Look Back At The 1977 Open Championship – The Duel In The Sun

This article first appeared on in Jan 2016.

Jack Nicklaus was the 37-year-old American legend with 14 major championships to his name, while a 27-year-old Tom Watson had emerged as his latest and most potent challenger, defeating the Golden Bear at Augusta National to win the Masters earlier that season. The spectacular links of Turnberry in Ayrshire would be their next battleground.

In the sunshine, both opened up the championship with rounds of 68 to sit two shots back of surprise leader John Shroeder, with the likes of Lee Trevino, Seve Ballesteros, Johnny Miller, Raymond Floyd and Hale Irwin all inside the top ten. On Thursday (the Open began on a Wednesday in those days) Nicklaus, Watson and Trevino maintained their positions with level par rounds of 70, while Roger Maltbie – now a commentator for NBC – took the 36-hole lead.

On Friday, however, the two icons would pull clear of the field by trading rounds of 65, edging three shots ahead of Ben Crenshaw, who himself was three shots removed from the players in fourth. It was all set for a compelling final round, with tens of thousands of spectators making the trip to the sun-drenched south-west of Scotland for an extraordinary day.

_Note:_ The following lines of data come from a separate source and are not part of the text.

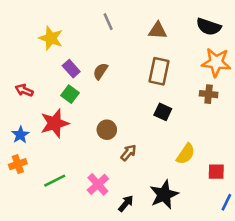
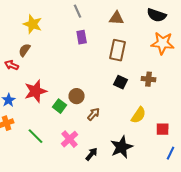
purple rectangle: (71, 69) -> (82, 37), moved, turned 32
brown semicircle: (100, 71) -> (25, 50), moved
green square: (70, 94) -> (60, 106), moved
brown cross: (209, 94) -> (149, 79), moved
green line: (55, 181) -> (36, 136), turned 72

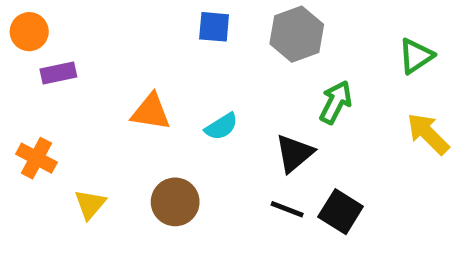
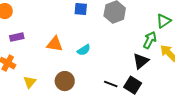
purple rectangle: (58, 73) -> (17, 37), moved
green arrow: (336, 102) -> (150, 40), moved
black triangle: (294, 153) -> (141, 61), moved

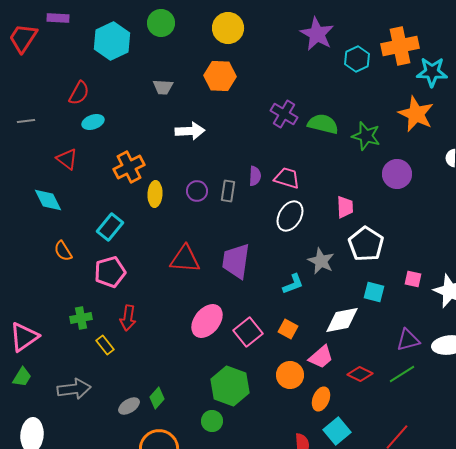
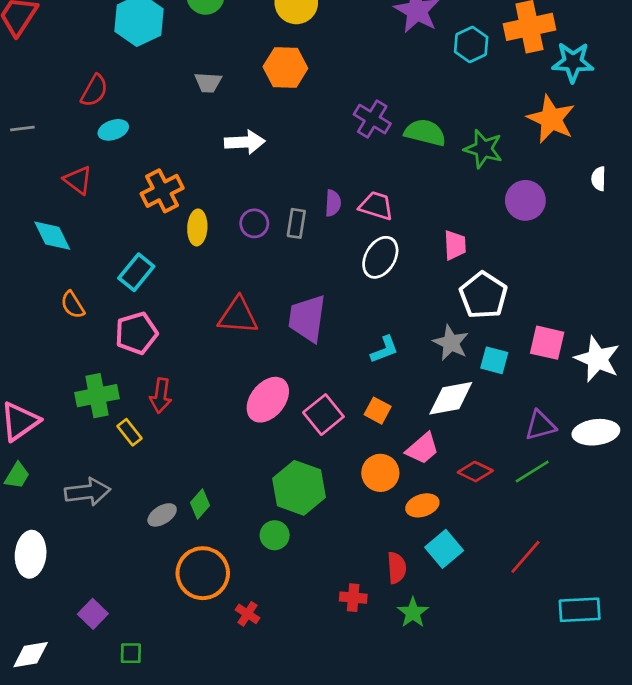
gray star: (321, 261) -> (451, 343), moved
pink square: (413, 279) -> (547, 343), size x1.5
green cross: (81, 318) -> (97, 396), size x1.4
orange ellipse: (321, 399) -> (422, 505), turned 50

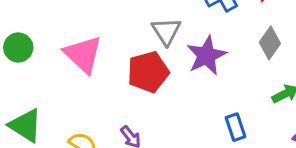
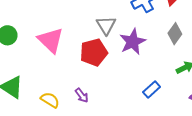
blue rectangle: (236, 127) -> (152, 90), turned 66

Initially it looked as though Nicklaus would brush aside his youthful rival, moving three shots ahead after birdies on the second and third, with Watson making an early bogey. However, after making a crucial putt on the sixth, the 1975 Open winner at Carnoustie began to get into his stride, gaining shots on the seventh and eighth to tie the man from Ohio.

As they entered the back-nine, Nicklaus had regained his advantage after Watson bogeyed the ninth, and would double it after making birdie on the 12th. At this stage of the championship, they had left the field for dust. They weren’t even a factor: it was a duel between two golfing gladiators.

History will record that Tom Watson – who bowed out of the Open at St. Andrews in 2015 – birdied four of the last six holes to sway the Claret Jug into his grasp. It was one of the truly great rallies in major golf, with the eventual five-time champion standing on the 18th fairway with a one shot lead. Nicklaus was in trouble. But lucky. Six inches further right and he wouldn’t have had a shot. He produced an immense recovery from the thick rough to the front of the green.

Watson was faced with 178 yards – eerily similar to what he had 32 years later in the same position – and produced a stunning seven-iron to within three feet from the hole. The Open Championship was his, surely.

But not yet, with Nicklaus sending the massed crowds into raptures by holing a 35-footer into the dead-center of the hole to force Watson to make his putt for the win. Watson expected it. Nicklaus had shot a bogey-free round of 66. Watson calmed the nerves, and was able to dispatch the two-footer for the win – completing one of the greatest victories in history.

Embracing as they walked off the green to a standing ovation, Nicklaus said to Watson: “I gave you my best.”

The 1977 Open Championship, the Duel in the Sun, was THE best.